To curb overbreeding, Haver performs low-cost spay and neutering on Neuter Scooter buses operated by the Spay Neuter Action Project, or SNAP. The nonprofit is beginning to have an impact on the overbreeding problem in the neighborhood surrounding Joe Balderrama Recreation Center.
“We educate people about responsible pet ownership which includes having pets spayed and neutered as a means of emptying shelters,” said Dorell Phillips, SNAP’s humane educator and events coordinator.
A fertile cat or dog can produce kittens and puppies who in turn have offspring that can total 50 to 200 kittens or puppies in one year.
“There are prolific breeders in the neighborhood with pit bulls that produce litters of 10 puppies two times a year,” said Pamela Montanez, center supervisor. “Through educational efforts with SNAP we have had success fixing dogs that were once used to breed.”
Spaying and neutering can also improve the temperament of males and sometimes prevent testicular, mammary and ovarian cancers.
Haver performs 25 procedures each visit to the center at a reduced cost of $20 to $40 per animal.
He has earned respect for the focus and extra TLC he extends to each of his patients, even when the waiting room is full.

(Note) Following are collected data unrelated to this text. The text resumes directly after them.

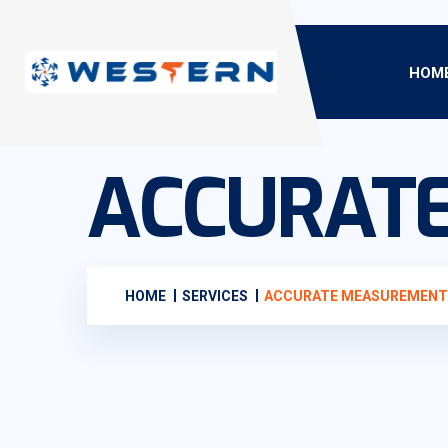
HOM
ACCURAT
HOME
SERVICES
ACCURATE MEASUREMENT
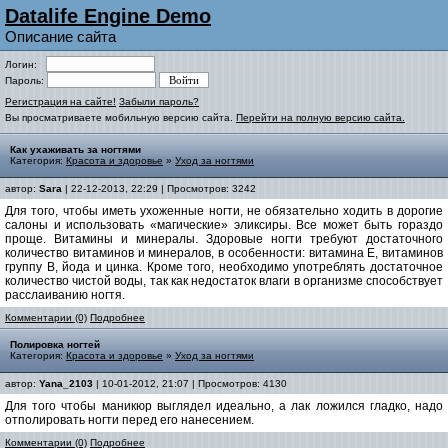
Datalife Engine Demo
Описание сайта
Логин:
Пароль:
Регистрация на сайте!
Забыли пароль?
Вы просматриваете мобильную версию сайта.
Перейти на полную версию сайта.
Как ухаживать за ногтями
Категория:
Красота и здоровье
»
Уход за ногтями
автор:
Sara
| 22-12-2013, 22:29 | Просмотров: 3242
Для того, чтобы иметь ухоженные ногти, не обязательно ходить в дорогие
салоны и использовать «магические» эликсиры. Все может быть гораздо
проще. Витамины и минералы. Здоровые ногти требуют достаточного
количество витаминов и минералов, в особенности: витамина Е, витаминов
группу В, йода и цинка. Кроме того, необходимо употреблять достаточное
количество чистой воды, так как недостаток влаги в организме способствует
расслаиванию ногтя.
Комментарии (0)
Подробнее
Полировка ногтей
Категория:
Красота и здоровье
»
Уход за ногтями
автор:
Yana_2103
| 10-01-2012, 21:07 | Просмотров: 4130
Для того чтобы маникюр выглядел идеально, а лак ложился гладко, надо
отполировать ногти перед его нанесением.
Комментарии (0)
Подробнее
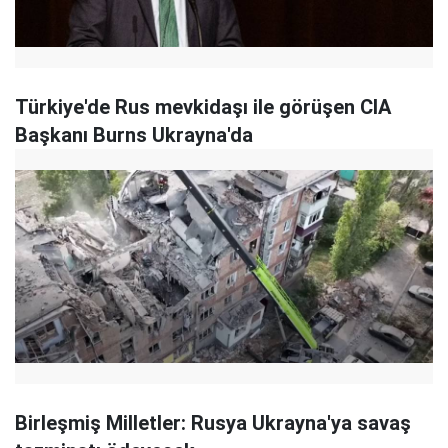
Türkiye'de Rus mevkidaşı ile görüşen CIA
Başkanı Burns Ukrayna'da
Birleşmiş Milletler: Rusya Ukrayna'ya savaş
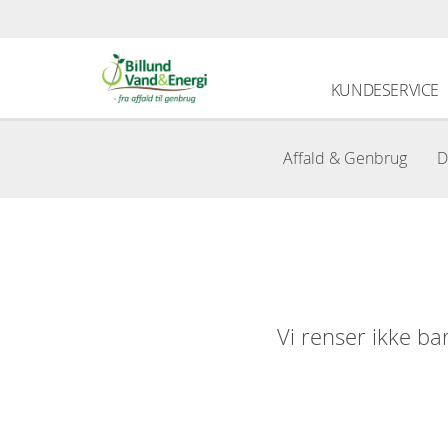
KUNDESERVICE
Affald & Genbrug
D
Vi renser ikke ba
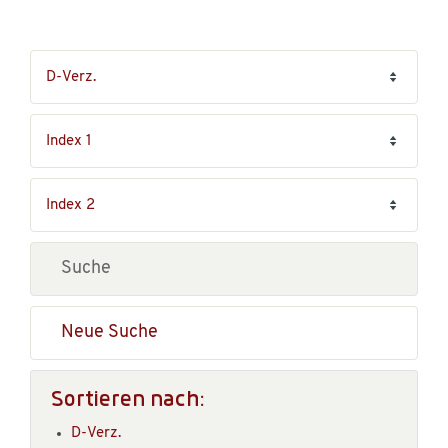
Neue Suche
Sortieren nach:
D-Verz.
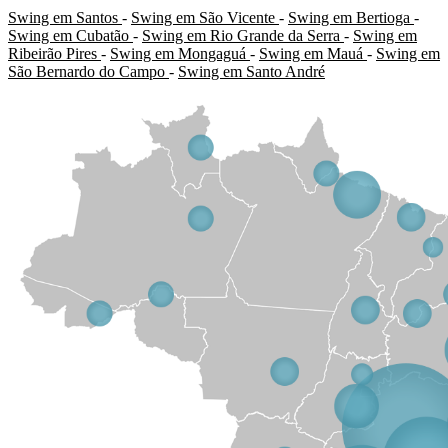
Swing em Santos
-
Swing em São Vicente
-
Swing em Bertioga
-
Swing em Cubatão
-
Swing em Rio Grande da Serra
-
Swing em
Ribeirão Pires
-
Swing em Mongaguá
-
Swing em Mauá
-
Swing em
São Bernardo do Campo
-
Swing em Santo André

“Every animal he sees is special to Dr. Haver, especially the most vulnerable,” said Candy Schumann, founder of SNAP
This has been a big year for Haver personally.
Last month he and his fiancée Dana Hilke, a fourth-grade teacher at La Paloma Elementary School in Fallbrook, bought their first home for their family which includes three dogs, a bird and fish. A few weeks later the couple married. Next month Haver celebrates his 40th birthday.
Another major life decision, to start his own practice, will come to fruition in the new year with the opening of his Surfside Animal Hospital at the corner of Mission Avenue and El Camino Real with Dr. Gary Siebert. Haver said his associate is “a great guy and an excellent doctor that has worked in Oceanside for over 20 years.”
“I will continue to work for SNAP because it’s a passion,” he said. “I hope that one day I’m successful enough to help more animals in need. My goal is not to retire young.”